The Road to Change...

It's hard for me to eat. I know it sounds insane or something coming from a 300lb woman, but I find it really hard to eat a lot. Before dieting my normal eating routine would be something like... wake up, eat breakfast (like a bowl or cereal or I would make pancakes) then the whoooole day I wouldn't eat anything until dinner. I would just have a normal 3 course meal and hardly ever go back for seconds. Then I would eat something really unhealthy for me right before sleep, like a piece of pie or a donut or something. I realize that its not the amount you eat, but WHAT you eat. And that was the cause of my gradual weight gain over the years.

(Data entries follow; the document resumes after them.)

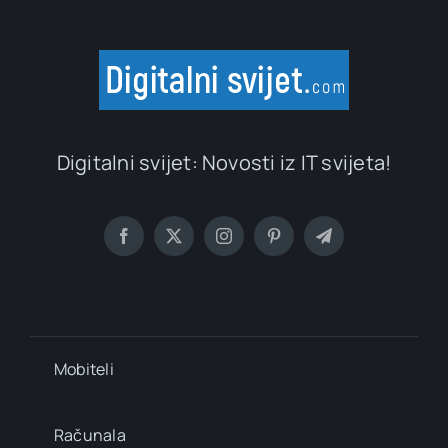
Digitalni svijet: Novosti iz IT svijeta!
Mobiteli
Računala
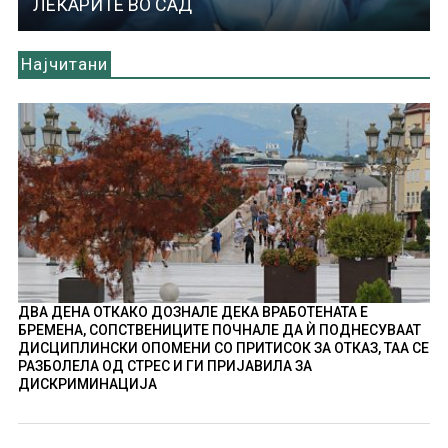
ЛЕКАРИТЕ ВО САД
Најчитани
ДВА ДЕНА ОТКАКО ДОЗНАЛЕ ДЕКА ВРАБОТЕНАТА Е
БРЕМЕНА, СОПСТВЕНИЦИТЕ ПОЧНАЛЕ ДА Ѝ ПОДНЕСУВААТ
ДИСЦИПЛИНСКИ ОПОМЕНИ СО ПРИТИСОК ЗА ОТКАЗ, ТАА СЕ
РАЗБОЛЕЛА ОД СТРЕС И ГИ ПРИЈАВИЛА ЗА
ДИСКРИМИНАЦИЈА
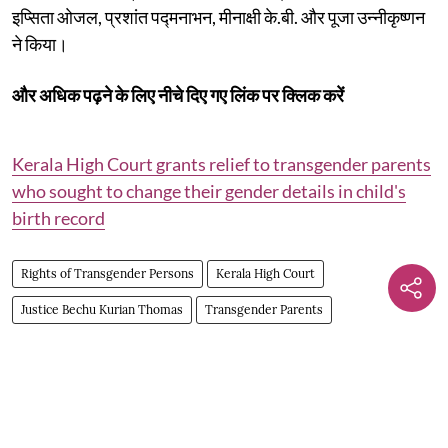
इप्सिता ओजल, प्रशांत पद्मनाभन, मीनाक्षी के.बी. और पूजा उन्नीकृष्णन
ने किया।
और अधिक पढ़ने के लिए नीचे दिए गए लिंक पर क्लिक करें
Kerala High Court grants relief to transgender parents
who sought to change their gender details in child's
birth record
Rights of Transgender Persons
Kerala High Court
Justice Bechu Kurian Thomas
Transgender Parents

But now that I'm eating healthy, its still hard for me to eat a lot. I count my calories and I get extremely discouraged when I can't make it to a certain amount. I think "Damn, I still have to eat more?!" Eating is becoming a chore, sometimes I have to force the food down.

I do feel better than I did last night. I gave myself a good talking to, and also my mom cheered me up. This is a slow process and I shouldn't expect to lose a certain amount of weight every week.

Yesterday though I walked to Curves, and let me say that the distance doesn't seem that far by car, but its a hell of a walk for someone that doesn't usually walk that far. The muscles in my legs were screaming, either with agony or triumph. I'm going to continue to walk to Curves.
 
hey CFL, way to go with walking to curves, that's awesome!!! no worries about the scale my dear. i know it can be really frustrating especially when you're working so hard, but just remember that no matter if you lose 4 lbs one week or gain one back the next, it's the process you're going through that matters!!! you're making a positive change for your health, and that's fantastic!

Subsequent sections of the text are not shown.